Asha wiped blood from her lip.
"Ash."
"You fight like a starved dog. I like that."
Then he turned to the others.
"If any of you want to humiliate him again, you'd better kill him. Because next time, he'll remember."
That night, Asha sat alone outside the barracks, legs bruised, ribs aching.
Dagon joined her without a word.
After a long pause, he said:
"You didn't hesitate."
Asha didn't look at him.
"He deserved worse."
Dagon lit a pipe, blew smoke into the night.
"You're still just a child."
"No, I'm not."
He nodded slowly.
"Not anymore."
Back in her bunk, beneath the thin blanket, Asha unwrapped the real dagger Dagon had given her.
She turned it in her hand.
She would grow stronger.
She would learn to kill better.
One day, she would return to Virehold, not as a little girl in a daisy crown…
…but as vengeance in flesh.
The next morning, Asha was still aching from her fight with Brannor when the barracks door slammed open.
"New meat," Kael barked from the entrance. "Get your eyes off your wounds. You might be fighting this one tomorrow."
A boy stepped inside. Not younger than twelve, not older than fifteen. Wiry. Sharp-featured. His skin was pale from travel, but his clothes, even if ragged, bore the faded embroidery of Serathane silk.
Noble blood, Asha thought.
But it wasn't the clothes that caught her attention.
It was his eyes.
Cold, silver-gray. Clever. Dangerous.
He moved like a cat in a room full of dogs, wary, but unafraid.

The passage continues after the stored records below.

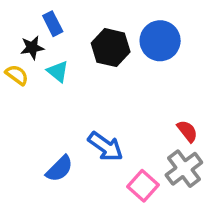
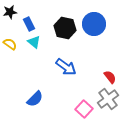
blue rectangle: (53, 24) -> (29, 24), moved
black star: (32, 48) -> (10, 12), moved
blue arrow: (106, 146) -> (66, 67), moved

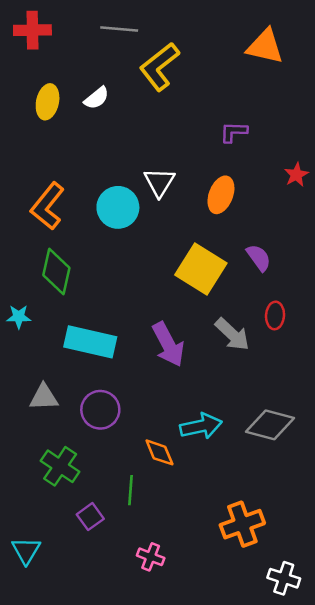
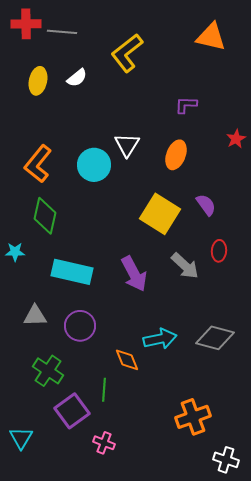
gray line: (119, 29) -> (62, 32), moved
purple square: (90, 517) -> (72, 411), size x1.6
pink cross: (151, 557) -> (104, 443), moved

The boy dropped a small satchel on the floor and looked over the others without a word. He didn't flinch when one of the larger trainees shoved past him. He didn't even blink.

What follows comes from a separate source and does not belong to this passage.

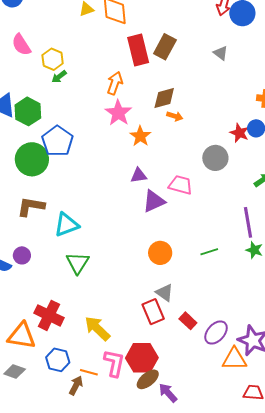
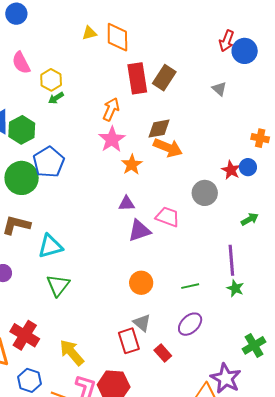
orange arrow: (175, 116) -> (168, 148), size x1.8
purple ellipse: (216, 332) -> (190, 324), moved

"What's your name?" Kael asked.
The boy answered without hesitation. "Corin."
Kael raised an eyebrow. "You from Serathane?"
Corin's lips curled slightly. "Not anymore."
"You know how to fight?"
Corin reached into his satchel and tossed a knife into the air. It spun once, perfectly balanced, before landing blade-first in the floor between them.
Kael chuckled.
"Take a bed. Try not to bleed on it."
That night, as the others sharpened their weapons and picked their scabs, Asha sat on her bunk, watching Corin from across the room.

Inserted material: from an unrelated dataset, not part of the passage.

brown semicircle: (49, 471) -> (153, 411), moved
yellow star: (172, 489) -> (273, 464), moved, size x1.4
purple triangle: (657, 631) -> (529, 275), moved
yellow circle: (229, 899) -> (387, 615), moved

He sat cross-legged, carving patterns into the wooden floor with a thin shard of metal. Spirals and symbols. Old ones.
Dagon noticed, too. "That boy," he said quietly, coming up beside Asha, "has been trained. Not by soldiers. By spymasters."
"Should I be worried?" Asha asked.
"You should always be worried," Dagon said. Then, after a pause: "But he might be useful."
Later that week, Kael matched Asha and Corin together for sparring.
"Let's see what the Pitborn runt can do against a dancing peacock."
They faced off in the center ring. Asha held her blade low, waiting.
Corin didn't rush.
He circled her.
They exchanged no insults. Just silence, breath, movement.
Then Corin struck, fast, almost too fast. His wooden blade jabbed like a serpent's fang, aimed at her ribs.
Asha barely parried.
The second strike came for her neck.
She ducked.
Corin smiled, just slightly. "You're better than you look."
"You talk too much," Asha muttered.
They traded blows. He was faster. She was meaner. He fought like a dancer. She fought like a trap sprung in darkness.
In the end, they both stood, bruised, panting, blades locked.
Kael barked, "Draw."
Neither moved.
Finally, Corin stepped back and said quietly, "You're not like the others."
Asha didn't answer.
"I don't care what you used to be," he added, eyes narrowing. "But if you get in my way... I'll kill you."
"You can try," she said.
He grinned.
"Fair."
That night, while the other boys slept, Asha sat beneath the moonlight with the dagger Dagon gave her.
Corin passed her by on his way to the latrine.
He paused.
"You hide your rage better than most."
Asha looked up. "I don't hide it. I train it."
Corin nodded once, as if that answer meant something.
"Then maybe you'll live longer than the rest of them."